Trinity Reads builds community, enriches curriculum, and engages research through the shared reading of an important book. This year the Trinity Reads committee has selected Dr. Ibram X. Kendi's How to Be an Antiracist.
Students are urged to read the book and faculty members are encouraged to include it in their courses. A series of cultural and academic activities—film screenings, writing workshops, art workshops, debates, panel discussions, book discussions and lectures—are organized to support the project.
Ibram X. Kendi's concept of antiracism reenergizes and reshapes the conversation about racial justice in America--but even more fundamentally, points us toward liberating new ways of thinking about ourselves and each other. Instead of working with the policies and system we have in place, Kendi asks us to think about what an antiracist society might look like, and how we can play an active role in building it.

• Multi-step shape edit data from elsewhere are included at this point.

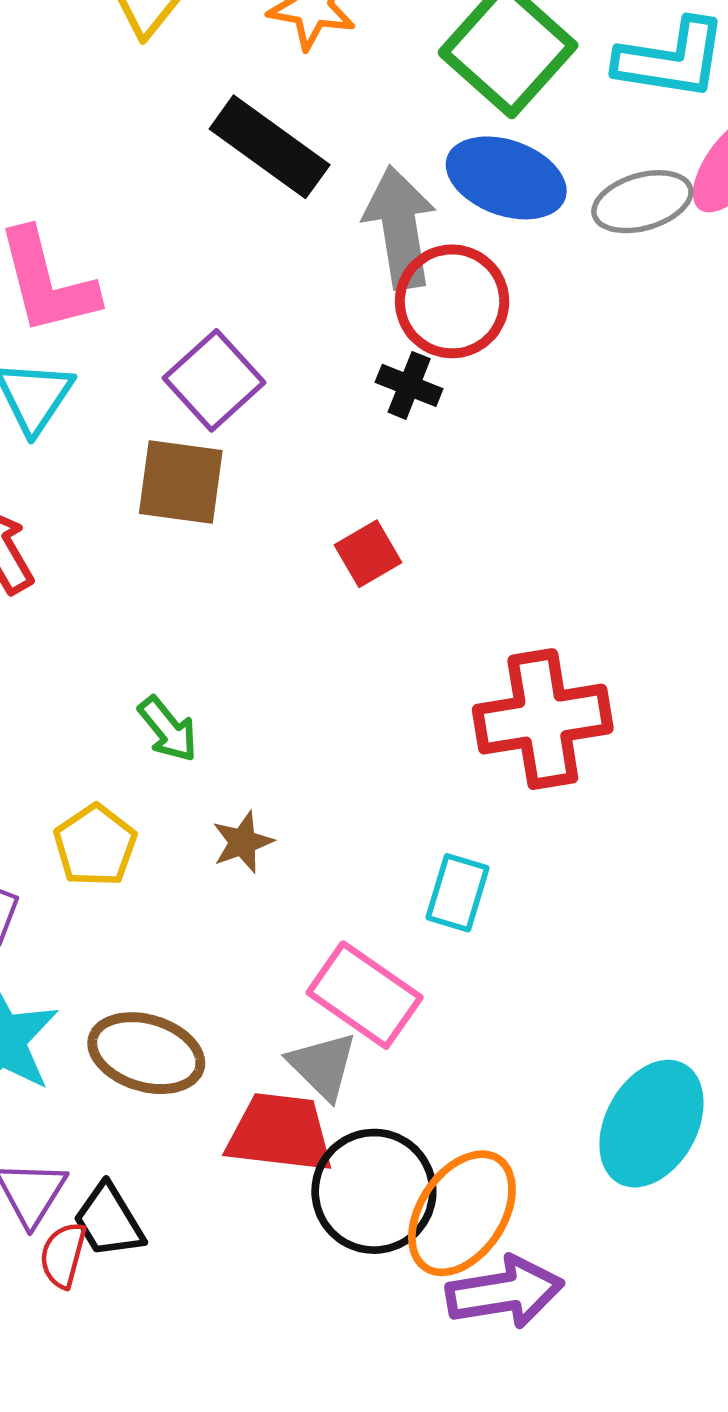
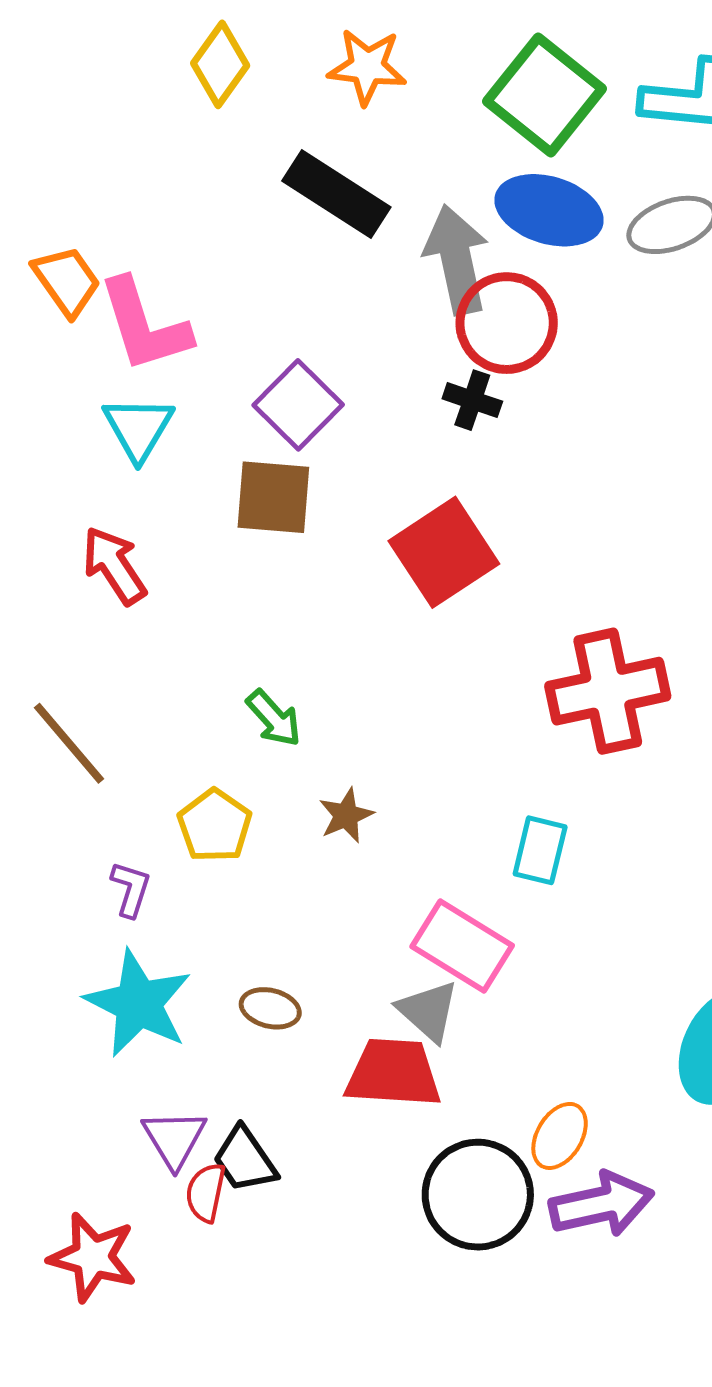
red square: (368, 554) -> (444, 552), size x1.8
brown ellipse: (146, 1053) -> (270, 1008), size x0.6
black circle: (374, 1191) -> (478, 1195), moved
orange ellipse: (462, 1213) -> (560, 1136), size x0.6

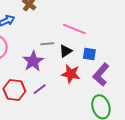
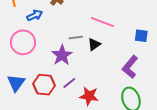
blue square: (89, 54) -> (141, 36), moved
red star: (71, 74) -> (89, 96), moved

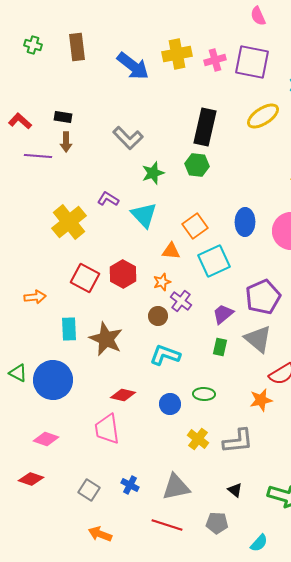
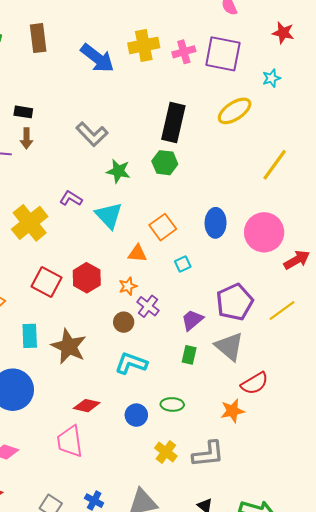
green star: (153, 173) -> (118, 171), turned 30
cyan square: (214, 261) -> (183, 264), size x0.5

In his memoir, Kendi weaves together an electrifying combination of ethics, history, law, and science--including the story of his own awakening to antiracism--bringing it all together in a cogent, accessible form. He begins by helping us rethink our most deeply held, if implicit, beliefs and our most intimate personal relationships (including beliefs about race and IQ and interracial social relations) and reexamines the policies and larger social arrangements we support. How to Be an Antiracist promises to become an essential book for anyone who wants to go beyond an awareness of racism to the next step of contributing to the formation of a truly just and equitable society.